### [EXERCISE DIRECTIONS]
Among the records below, determine how many lines have the word "wird" in them; output only the number.

### [RECORDS FOR THIS TASK]

------------------------------

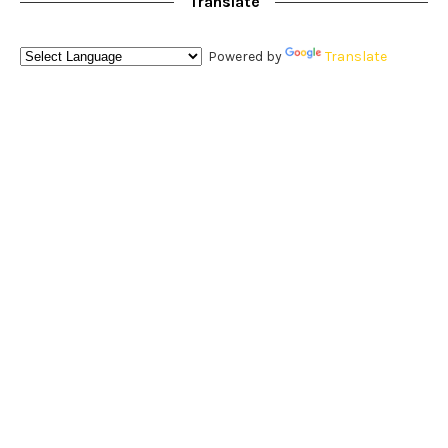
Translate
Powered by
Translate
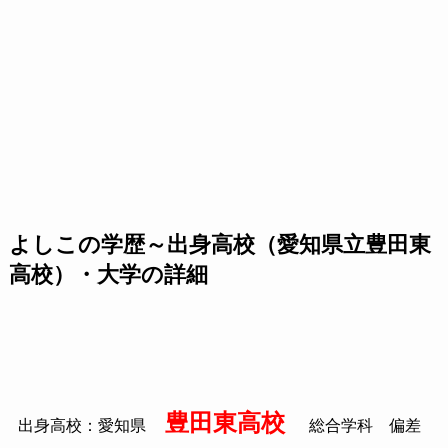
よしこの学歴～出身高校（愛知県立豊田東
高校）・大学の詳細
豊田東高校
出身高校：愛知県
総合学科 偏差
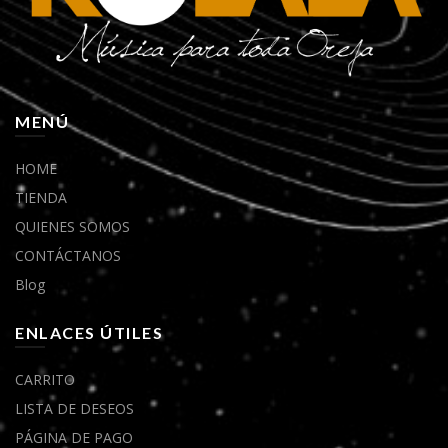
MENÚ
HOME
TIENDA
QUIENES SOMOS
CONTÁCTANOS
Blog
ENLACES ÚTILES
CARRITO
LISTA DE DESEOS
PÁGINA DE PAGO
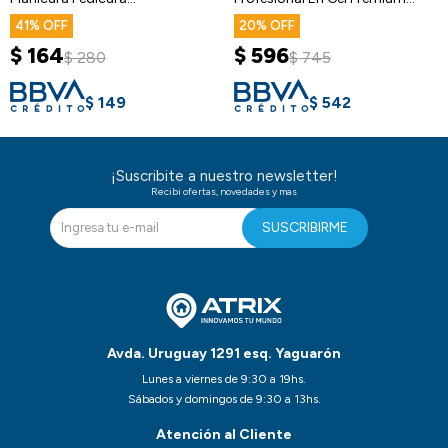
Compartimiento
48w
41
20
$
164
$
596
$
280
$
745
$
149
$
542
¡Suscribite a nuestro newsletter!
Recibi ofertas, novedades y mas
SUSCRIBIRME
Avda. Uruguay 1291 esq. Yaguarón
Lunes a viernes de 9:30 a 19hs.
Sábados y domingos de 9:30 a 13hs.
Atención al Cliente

------------------------------

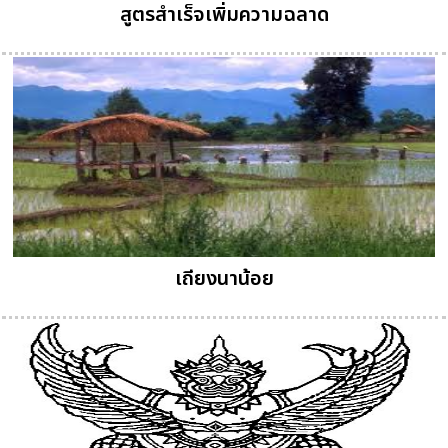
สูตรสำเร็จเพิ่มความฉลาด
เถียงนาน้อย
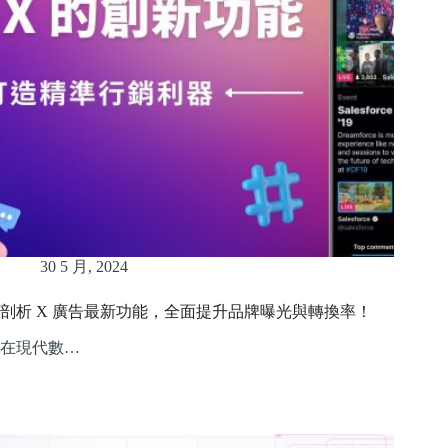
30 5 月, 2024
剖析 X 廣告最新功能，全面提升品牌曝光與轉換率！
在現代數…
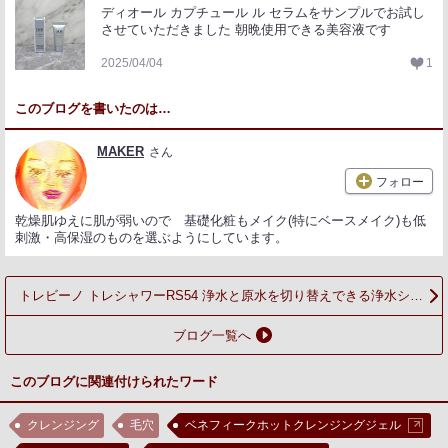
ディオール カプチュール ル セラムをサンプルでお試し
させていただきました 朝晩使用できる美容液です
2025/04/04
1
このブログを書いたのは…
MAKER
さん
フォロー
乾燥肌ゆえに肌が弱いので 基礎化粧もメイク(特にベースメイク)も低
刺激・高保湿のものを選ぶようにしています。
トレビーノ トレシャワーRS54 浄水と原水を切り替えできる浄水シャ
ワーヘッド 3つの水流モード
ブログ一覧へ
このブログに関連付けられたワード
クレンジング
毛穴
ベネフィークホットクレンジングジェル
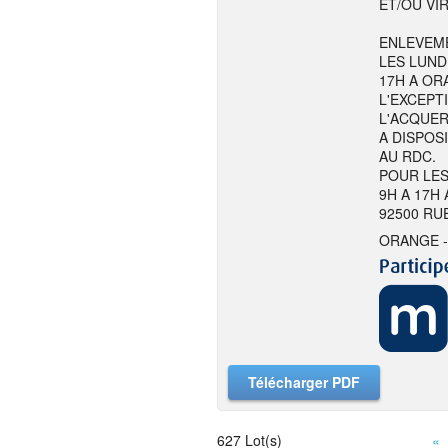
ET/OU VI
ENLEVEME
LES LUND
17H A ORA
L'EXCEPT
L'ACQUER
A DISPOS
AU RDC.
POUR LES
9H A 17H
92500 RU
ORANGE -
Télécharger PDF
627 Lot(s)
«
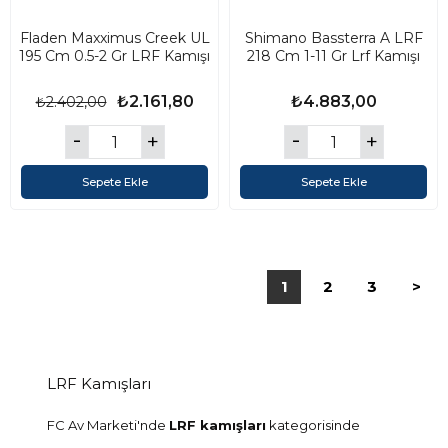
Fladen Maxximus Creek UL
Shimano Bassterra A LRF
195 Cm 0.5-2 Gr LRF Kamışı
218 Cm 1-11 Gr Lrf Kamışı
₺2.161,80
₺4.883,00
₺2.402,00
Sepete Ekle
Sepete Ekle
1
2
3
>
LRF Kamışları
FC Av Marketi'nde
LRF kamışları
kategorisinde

------------------------------

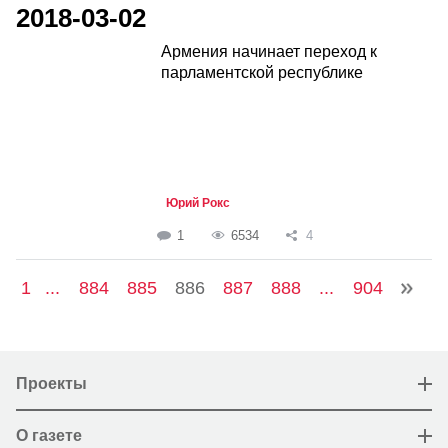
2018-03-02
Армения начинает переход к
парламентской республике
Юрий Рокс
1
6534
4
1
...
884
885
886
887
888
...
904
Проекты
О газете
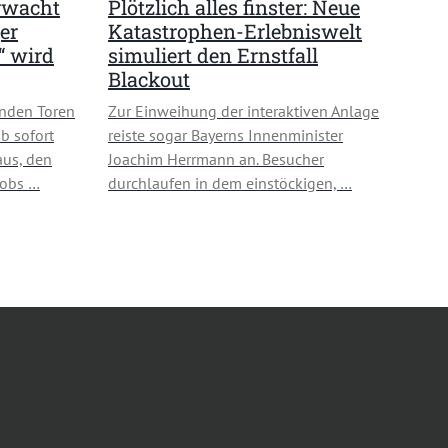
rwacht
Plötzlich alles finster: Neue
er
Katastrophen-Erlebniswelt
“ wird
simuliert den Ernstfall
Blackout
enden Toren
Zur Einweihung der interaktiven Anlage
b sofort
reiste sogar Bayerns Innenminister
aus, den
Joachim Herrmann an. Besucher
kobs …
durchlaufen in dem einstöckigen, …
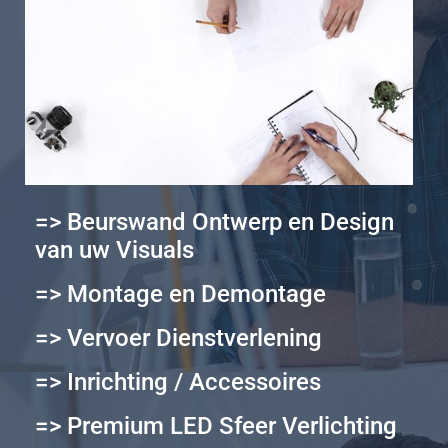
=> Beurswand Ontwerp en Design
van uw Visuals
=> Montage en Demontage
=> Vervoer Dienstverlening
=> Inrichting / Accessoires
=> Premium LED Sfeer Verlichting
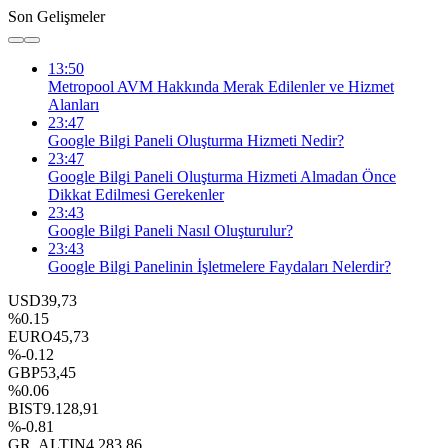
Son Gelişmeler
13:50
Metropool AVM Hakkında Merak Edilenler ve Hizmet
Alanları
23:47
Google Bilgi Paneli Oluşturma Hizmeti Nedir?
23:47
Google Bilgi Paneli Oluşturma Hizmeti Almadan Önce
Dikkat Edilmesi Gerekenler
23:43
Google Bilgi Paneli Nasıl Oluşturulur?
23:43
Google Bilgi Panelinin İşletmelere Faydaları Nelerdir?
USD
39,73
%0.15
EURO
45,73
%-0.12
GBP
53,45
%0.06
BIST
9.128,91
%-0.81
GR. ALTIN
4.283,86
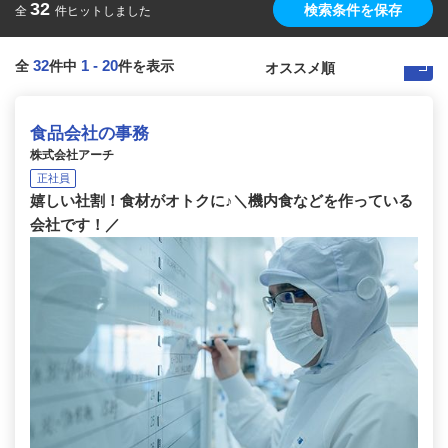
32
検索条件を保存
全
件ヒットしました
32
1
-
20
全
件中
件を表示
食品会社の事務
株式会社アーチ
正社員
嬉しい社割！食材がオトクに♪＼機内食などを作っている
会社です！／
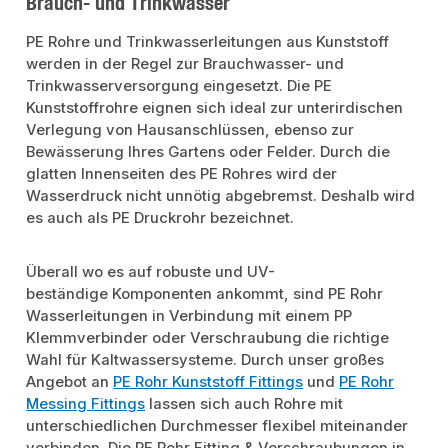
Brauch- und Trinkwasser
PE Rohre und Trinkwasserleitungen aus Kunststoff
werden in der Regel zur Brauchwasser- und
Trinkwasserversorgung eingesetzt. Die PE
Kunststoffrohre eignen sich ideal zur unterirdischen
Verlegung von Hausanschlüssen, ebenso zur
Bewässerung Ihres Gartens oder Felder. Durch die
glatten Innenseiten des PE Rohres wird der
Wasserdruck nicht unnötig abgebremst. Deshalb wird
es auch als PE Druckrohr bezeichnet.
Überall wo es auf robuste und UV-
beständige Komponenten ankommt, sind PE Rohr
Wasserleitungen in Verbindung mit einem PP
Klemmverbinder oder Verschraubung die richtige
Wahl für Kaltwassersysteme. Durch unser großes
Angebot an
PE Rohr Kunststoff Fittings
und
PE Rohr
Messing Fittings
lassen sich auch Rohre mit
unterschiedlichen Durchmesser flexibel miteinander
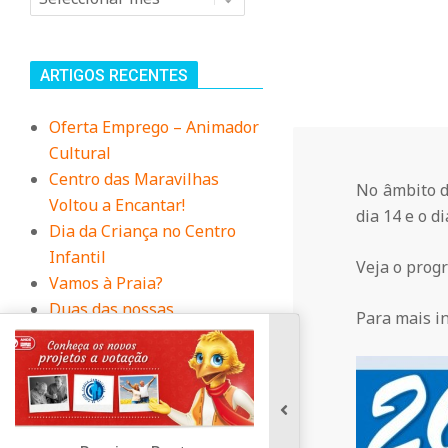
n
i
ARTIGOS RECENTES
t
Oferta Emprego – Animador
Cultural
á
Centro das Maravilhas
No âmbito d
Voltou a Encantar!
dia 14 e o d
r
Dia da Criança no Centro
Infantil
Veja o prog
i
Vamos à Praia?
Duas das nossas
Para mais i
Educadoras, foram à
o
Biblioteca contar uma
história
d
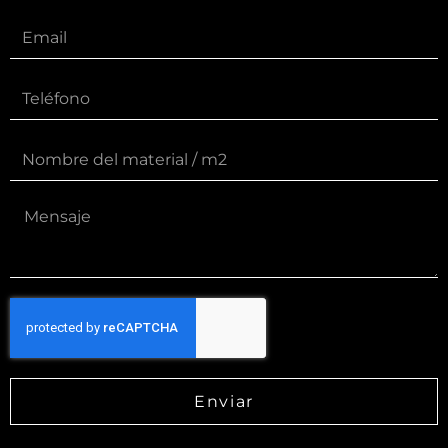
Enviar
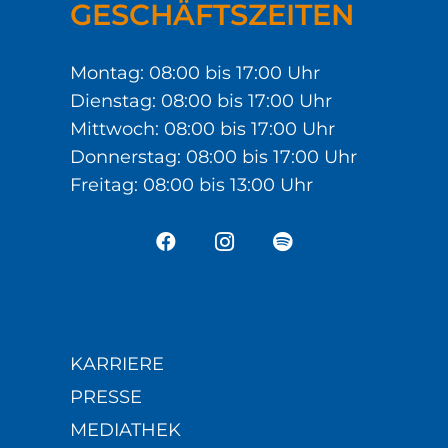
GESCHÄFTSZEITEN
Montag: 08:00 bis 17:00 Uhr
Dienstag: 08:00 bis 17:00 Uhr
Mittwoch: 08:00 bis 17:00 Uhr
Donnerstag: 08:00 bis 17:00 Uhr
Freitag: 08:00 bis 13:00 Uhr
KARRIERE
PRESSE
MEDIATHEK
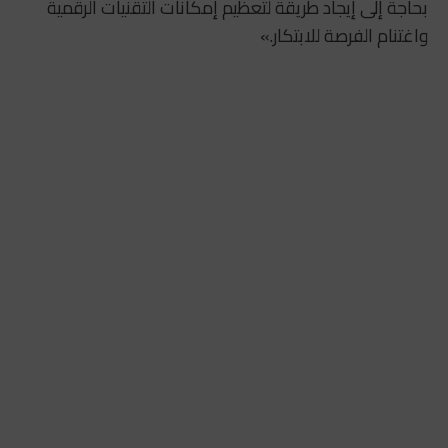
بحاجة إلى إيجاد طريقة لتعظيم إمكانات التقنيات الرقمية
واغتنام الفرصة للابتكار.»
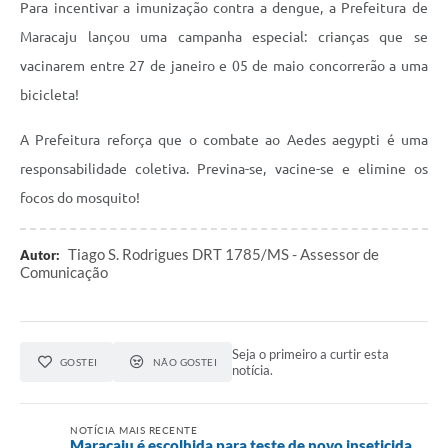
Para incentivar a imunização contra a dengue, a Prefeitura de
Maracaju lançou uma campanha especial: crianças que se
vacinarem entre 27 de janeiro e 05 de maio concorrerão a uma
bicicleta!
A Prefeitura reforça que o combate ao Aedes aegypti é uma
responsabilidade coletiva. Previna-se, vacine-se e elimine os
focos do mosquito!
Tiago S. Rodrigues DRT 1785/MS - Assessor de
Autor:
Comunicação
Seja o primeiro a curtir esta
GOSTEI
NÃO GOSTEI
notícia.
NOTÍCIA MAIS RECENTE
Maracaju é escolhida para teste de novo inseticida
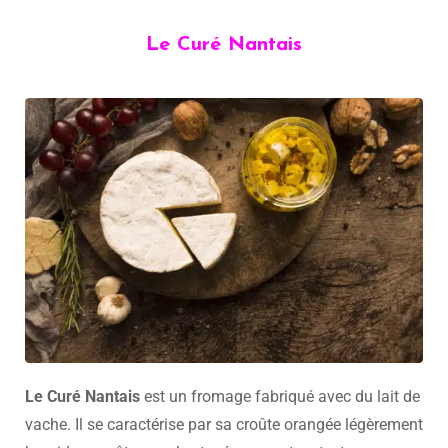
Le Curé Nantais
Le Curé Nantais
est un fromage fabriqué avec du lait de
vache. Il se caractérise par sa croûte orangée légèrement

------------------------------

### [ANSWER TO THE PROBLEM]
3